First, engage brain. THEN type.

This had me scratching my head in baffled disbelief. Normally, I like ABC journalism. But some people just have to stray over the line and confuse everybody. This is what popped up in my RSS feeds this morning:

Under the title "Australia needs super-fast broadband: Expert" was the sentence:

"Imagine looking at a video clip on YouTube at a speed 3,000 times faster than what you can currently get."

I'm sorry? Watching a video at 3,000 times faster would make a real hash of the image and the sound would probably be above the hearing range of a bat. The opening paragraph actually goes on to talk about no more waiting for it to download (not a problem for me even on a 512k plan, incidentally), or grainy images or dropped frames.

But come on.

Incidentally, considering the whole discussion about fast broadband: Telstra currently offers ADSL, which goes up to (if you're prepared to sell your kidneys to pay for it) about 8Mbps. Optus, however, are rolling out ADSL2+ which is available for the heady speed of 20Mbps (through Optus or anyone else, who re-sell the service), but only if you live in about 2% of the geography of Australia. I, living on the outskirts of Brisbane instead of actually in Brisbane, cannot get this service. The university-to-university link being described in that article has a theoretical (please note that all network speeds have both a theoretical maximum speed and an actual speed, and they're not usually all that friendly with each other) of 1Gbps, or 1000Mbps.
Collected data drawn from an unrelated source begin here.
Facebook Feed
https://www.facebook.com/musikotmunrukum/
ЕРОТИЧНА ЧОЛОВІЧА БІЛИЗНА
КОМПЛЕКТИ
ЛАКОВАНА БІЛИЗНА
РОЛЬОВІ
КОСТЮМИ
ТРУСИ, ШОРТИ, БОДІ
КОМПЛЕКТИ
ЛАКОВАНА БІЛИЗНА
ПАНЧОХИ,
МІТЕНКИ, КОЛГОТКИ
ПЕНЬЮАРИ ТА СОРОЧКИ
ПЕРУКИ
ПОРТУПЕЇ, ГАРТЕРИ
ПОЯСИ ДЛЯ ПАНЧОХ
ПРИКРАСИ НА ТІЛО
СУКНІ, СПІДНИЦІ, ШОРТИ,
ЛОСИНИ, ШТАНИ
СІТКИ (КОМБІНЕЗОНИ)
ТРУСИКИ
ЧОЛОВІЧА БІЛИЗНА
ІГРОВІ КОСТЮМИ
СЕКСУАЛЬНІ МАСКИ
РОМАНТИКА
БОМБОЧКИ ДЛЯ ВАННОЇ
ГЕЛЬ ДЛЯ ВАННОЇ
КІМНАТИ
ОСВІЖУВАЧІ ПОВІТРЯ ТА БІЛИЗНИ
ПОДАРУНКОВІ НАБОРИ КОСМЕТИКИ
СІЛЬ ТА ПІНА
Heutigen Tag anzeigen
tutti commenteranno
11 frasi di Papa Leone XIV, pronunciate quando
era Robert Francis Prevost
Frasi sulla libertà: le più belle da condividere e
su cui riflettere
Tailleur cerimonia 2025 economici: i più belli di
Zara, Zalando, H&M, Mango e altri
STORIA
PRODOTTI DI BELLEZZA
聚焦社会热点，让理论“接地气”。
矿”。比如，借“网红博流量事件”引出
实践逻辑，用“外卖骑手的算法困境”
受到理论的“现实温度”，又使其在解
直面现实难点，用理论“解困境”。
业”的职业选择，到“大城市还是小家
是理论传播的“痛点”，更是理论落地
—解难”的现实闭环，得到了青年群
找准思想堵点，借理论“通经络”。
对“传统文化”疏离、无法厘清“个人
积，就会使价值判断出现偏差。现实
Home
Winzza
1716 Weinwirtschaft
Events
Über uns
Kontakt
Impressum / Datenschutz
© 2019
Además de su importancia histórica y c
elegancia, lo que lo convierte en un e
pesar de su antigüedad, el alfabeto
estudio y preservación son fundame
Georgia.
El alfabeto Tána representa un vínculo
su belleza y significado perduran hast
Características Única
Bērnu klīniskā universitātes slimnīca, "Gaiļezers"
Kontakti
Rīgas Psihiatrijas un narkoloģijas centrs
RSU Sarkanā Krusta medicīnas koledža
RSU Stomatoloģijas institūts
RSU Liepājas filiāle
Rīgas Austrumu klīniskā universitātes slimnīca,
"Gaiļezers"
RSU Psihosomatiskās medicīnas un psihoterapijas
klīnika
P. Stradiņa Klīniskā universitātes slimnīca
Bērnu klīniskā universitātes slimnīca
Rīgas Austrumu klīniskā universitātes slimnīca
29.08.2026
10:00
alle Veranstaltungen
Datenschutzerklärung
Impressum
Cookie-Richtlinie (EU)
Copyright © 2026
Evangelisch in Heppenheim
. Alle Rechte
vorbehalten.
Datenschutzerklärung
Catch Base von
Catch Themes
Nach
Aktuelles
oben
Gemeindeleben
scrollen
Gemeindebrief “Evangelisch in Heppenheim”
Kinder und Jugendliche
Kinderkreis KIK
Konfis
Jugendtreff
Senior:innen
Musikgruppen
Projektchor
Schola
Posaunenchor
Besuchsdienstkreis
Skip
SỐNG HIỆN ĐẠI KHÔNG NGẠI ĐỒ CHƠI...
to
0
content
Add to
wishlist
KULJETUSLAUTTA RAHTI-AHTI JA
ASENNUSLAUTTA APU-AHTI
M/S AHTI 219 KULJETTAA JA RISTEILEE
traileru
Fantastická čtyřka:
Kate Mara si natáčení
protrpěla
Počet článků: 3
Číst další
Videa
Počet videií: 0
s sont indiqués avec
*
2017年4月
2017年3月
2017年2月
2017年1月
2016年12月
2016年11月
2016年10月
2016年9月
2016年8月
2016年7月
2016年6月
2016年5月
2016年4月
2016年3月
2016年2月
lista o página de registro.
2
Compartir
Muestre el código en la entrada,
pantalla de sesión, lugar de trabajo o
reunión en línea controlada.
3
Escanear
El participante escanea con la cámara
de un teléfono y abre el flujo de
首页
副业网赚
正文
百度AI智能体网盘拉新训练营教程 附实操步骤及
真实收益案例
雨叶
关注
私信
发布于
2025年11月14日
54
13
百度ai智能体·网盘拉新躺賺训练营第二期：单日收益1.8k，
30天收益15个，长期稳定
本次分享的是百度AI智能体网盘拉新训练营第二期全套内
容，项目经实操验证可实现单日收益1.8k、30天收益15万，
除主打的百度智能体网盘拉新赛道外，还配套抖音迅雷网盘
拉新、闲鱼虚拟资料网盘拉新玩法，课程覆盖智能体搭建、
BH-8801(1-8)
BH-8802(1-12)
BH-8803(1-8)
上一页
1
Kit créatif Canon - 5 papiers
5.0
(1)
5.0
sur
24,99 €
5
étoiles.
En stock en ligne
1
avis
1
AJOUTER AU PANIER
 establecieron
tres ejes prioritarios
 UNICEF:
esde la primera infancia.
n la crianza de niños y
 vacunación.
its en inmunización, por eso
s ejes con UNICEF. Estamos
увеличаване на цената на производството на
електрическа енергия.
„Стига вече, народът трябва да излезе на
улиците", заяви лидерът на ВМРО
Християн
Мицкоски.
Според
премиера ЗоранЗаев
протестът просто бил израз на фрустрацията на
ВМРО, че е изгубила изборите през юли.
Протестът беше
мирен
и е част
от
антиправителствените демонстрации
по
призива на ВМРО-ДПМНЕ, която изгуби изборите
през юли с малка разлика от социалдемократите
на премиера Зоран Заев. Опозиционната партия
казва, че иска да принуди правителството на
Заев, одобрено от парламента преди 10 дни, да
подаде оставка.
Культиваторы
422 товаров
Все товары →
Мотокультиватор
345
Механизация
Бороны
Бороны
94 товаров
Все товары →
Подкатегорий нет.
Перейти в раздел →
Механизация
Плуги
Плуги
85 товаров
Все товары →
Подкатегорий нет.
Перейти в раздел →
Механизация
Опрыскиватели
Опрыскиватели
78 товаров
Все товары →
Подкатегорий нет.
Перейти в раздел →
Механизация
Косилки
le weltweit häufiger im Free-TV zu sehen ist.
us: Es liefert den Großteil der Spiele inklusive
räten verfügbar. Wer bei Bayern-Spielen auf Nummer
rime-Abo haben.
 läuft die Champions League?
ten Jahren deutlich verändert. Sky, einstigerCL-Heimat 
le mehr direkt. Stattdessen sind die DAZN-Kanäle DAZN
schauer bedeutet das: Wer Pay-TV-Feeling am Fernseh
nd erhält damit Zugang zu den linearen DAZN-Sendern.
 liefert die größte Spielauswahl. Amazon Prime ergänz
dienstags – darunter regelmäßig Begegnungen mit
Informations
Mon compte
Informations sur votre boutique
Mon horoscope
A decent jump indeed.

I have scratched my head in other conversations about why it is that Optus and not our so-called national telco and infrastructure-owner Telstra are the first with ADSL2+, and can only assume that Telstra got so worked up about rolling out the world's fastest mobile network (thanks to Ericsson, who supplied all the hardware) that they forgot about the wired Internet. Easy to do, after all, when your mobile data plan is on an account billed to the taxpayer.

As an addendum to this faintly amusing story, I checked the ADSL and ADSL2+ speeds by going to www.aapt.net.au, my current and perhaps not-much-longer service provider, going to their Internet plans page and typing my post code into their "What speed can I get?" box. I did this because I know that they helpfully tell you what the result actually means, unlike some people I could mention.

What I actually got was: "Sorry, broadband is not available on that phone line." WTF? I am fucking using broadband on that phone line! Provided by you!

Gee, I'm glad I didn't do that before I started using ADSL nearly two years ago! I had in actual fact only jumped into broadband, not expecting much service out our way, after our neighbours got it working. See? I'm not a special case, and AAPT are full of shit.

Or rather: Australia Post are head-scratchingly ludicrous. My post-code is 4306. Which I thought was a reasonably small region on the north of Ipswich (4305). But no. It extends west and south of Ipswich, and up north past both dams and finishes north of Esk. You have got to be joking. No wonder a dumb database lookup got confused. There are probably fifteen different telephone exchanges in that one area.